## Data
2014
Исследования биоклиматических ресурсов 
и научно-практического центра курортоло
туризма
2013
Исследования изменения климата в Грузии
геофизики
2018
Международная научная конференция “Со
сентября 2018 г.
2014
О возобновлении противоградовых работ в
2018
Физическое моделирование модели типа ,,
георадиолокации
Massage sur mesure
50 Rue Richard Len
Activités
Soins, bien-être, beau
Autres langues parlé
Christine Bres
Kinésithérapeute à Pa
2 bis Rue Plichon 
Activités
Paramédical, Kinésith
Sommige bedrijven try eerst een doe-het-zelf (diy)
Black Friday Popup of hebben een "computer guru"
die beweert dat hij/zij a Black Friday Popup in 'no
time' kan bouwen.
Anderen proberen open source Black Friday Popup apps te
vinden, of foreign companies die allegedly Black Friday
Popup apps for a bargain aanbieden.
==
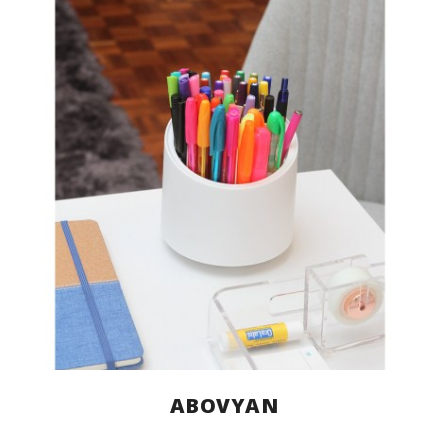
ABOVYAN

## Description of the task
Search the records for lines holding the word "Friday", then copy each line you find.

## Result
Black Friday Popup of hebben een "computer guru"
die beweert dat hij/zij a Black Friday Popup in 'no
Anderen proberen open source Black Friday Popup apps te
vinden, of foreign companies die allegedly Black Friday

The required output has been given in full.